Q: As a final question, what are the key projects that we should be looking out for as PDO advances its strategy over the next few years?
A: We don’t have any mega-projects (like Yibal Khuff or Rabab Harweel) right now. But we do have a large portfolio of smaller projects and investments, right across PDO, both in existing and new fields; we are drilling 800-1,000 new wells a year. So you will see a significant number of brownfield and smaller greenfield projects in execution. We have a number of projects approaching or just past FID for example Habur [thermally assisted gas/oil gravity-drainage]; Amal West phase two steam; a number of polymer projects as we discussed earlier. These incremental production projects are quicker to bring into production and help us to spread risk across the development portfolio. We are keen to do more of these and we are adopting higher levels of standardization and archetypes/analogues to reduce hydrocarbon maturation time. Of course, our investments in carbon abatement go hand-in-hand with hydrocarbon development. We have over 150 emission reduction/abatement projects alongside our core oil and gas investments, potentially including some new renewable power projects.

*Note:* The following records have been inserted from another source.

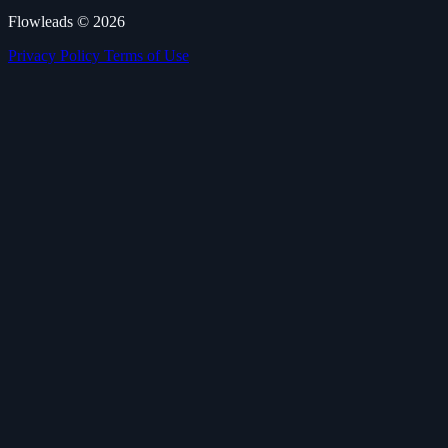
Flowleads © 2026
Privacy Policy
Terms of Use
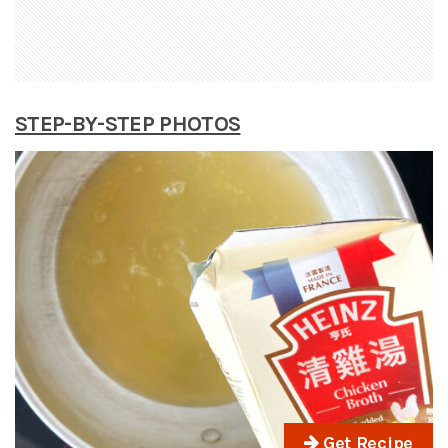
STEP-BY-STEP PHOTOS
Get Recipe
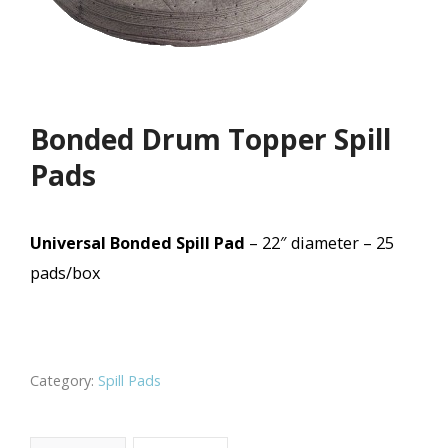
Bonded Drum Topper Spill
Pads
Universal Bonded Spill Pad
– 22″ diameter – 25
pads/box
Category:
Spill Pads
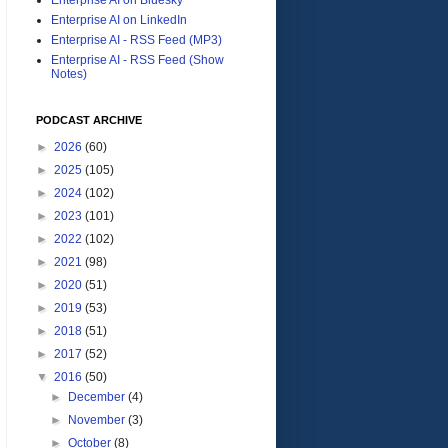
Enterprise AI on LinkedIn
Enterprise AI - RSS Feed (MP3)
Enterprise AI - RSS Feed (Show
Notes)
PODCAST ARCHIVE
►
2026
(60)
►
2025
(105)
►
2024
(102)
►
2023
(101)
►
2022
(102)
►
2021
(98)
►
2020
(51)
►
2019
(53)
►
2018
(51)
►
2017
(52)
▼
2016
(50)
►
December
(4)
►
November
(3)
►
October
(8)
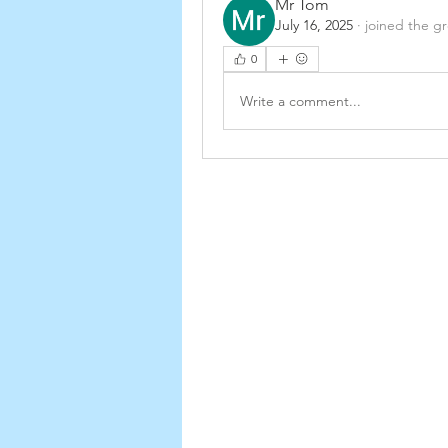
Mr Tom
July 16, 2025
·
joined the g
0
Write a comment...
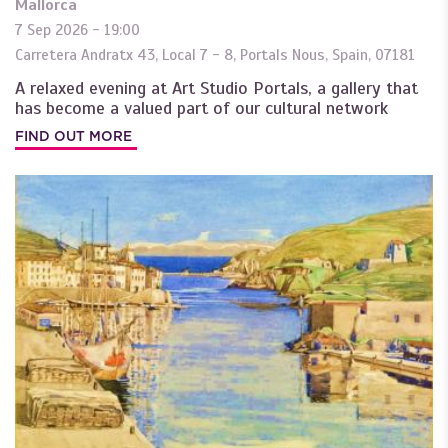
Mallorca
7 Sep 2026 - 19:00
Carretera Andratx 43, Local 7 - 8
,
Portals Nous
,
Spain
,
07181
A relaxed evening at Art Studio Portals, a gallery that
has become a valued part of our cultural network
FIND OUT MORE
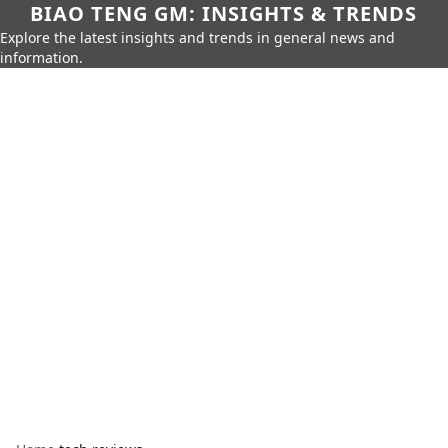
BIAO TENG GM: INSIGHTS & TRENDS
Explore the latest insights and trends in general news and
information.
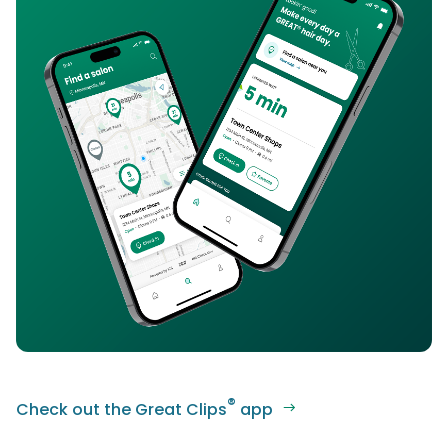
®
Check out the Great Clips
app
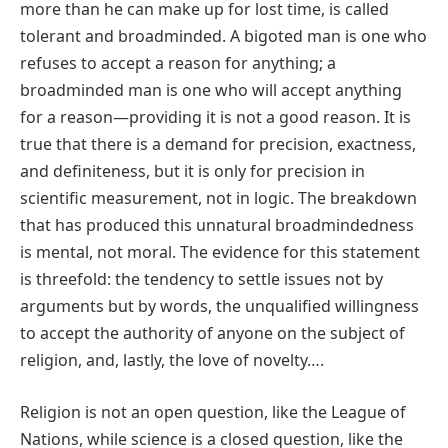
more than he can make up for lost time, is called
tolerant and broadminded. A bigoted man is one who
refuses to accept a reason for anything; a
broadminded man is one who will accept anything
for a reason—providing it is not a good reason. It is
true that there is a demand for precision, exactness,
and definiteness, but it is only for precision in
scientific measurement, not in logic. The breakdown
that has produced this unnatural broadmindedness
is mental, not moral. The evidence for this statement
is threefold: the tendency to settle issues not by
arguments but by words, the unqualified willingness
to accept the authority of anyone on the subject of
religion, and, lastly, the love of novelty….
Religion is not an open question, like the League of
Nations, while science is a closed question, like the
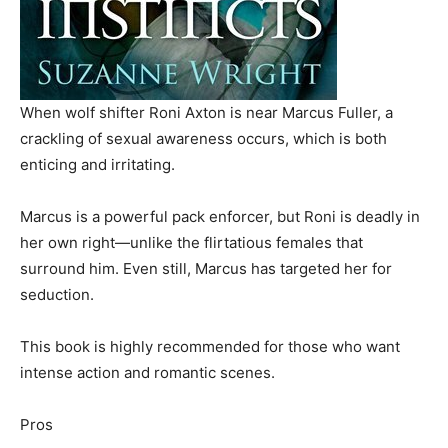
When wolf shifter Roni Axton is near Marcus Fuller, a
crackling of sexual awareness occurs, which is both
enticing and irritating.
Marcus is a powerful pack enforcer, but Roni is deadly in
her own right—unlike the flirtatious females that
surround him. Even still, Marcus has targeted her for
seduction.
This book is highly recommended for those who want
intense action and romantic scenes.
Pros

As you can tell it is a broad waterfront with a lot of things happening in PDO, rather than one or two projects dominating. We still expect to invest the same kind of capital in the coming years, if the projects justify it. We currently spend around $4bn capex a year on the PDO oil business. It’s a material business and we intend to continue growing the business in accordance with our strategy and in service of Oman.
*Interview conducted by Senior Editor Jamie Ingram on 2 October in Abu Dhabi. Analysis (MEES, 27 October) by James Marriott.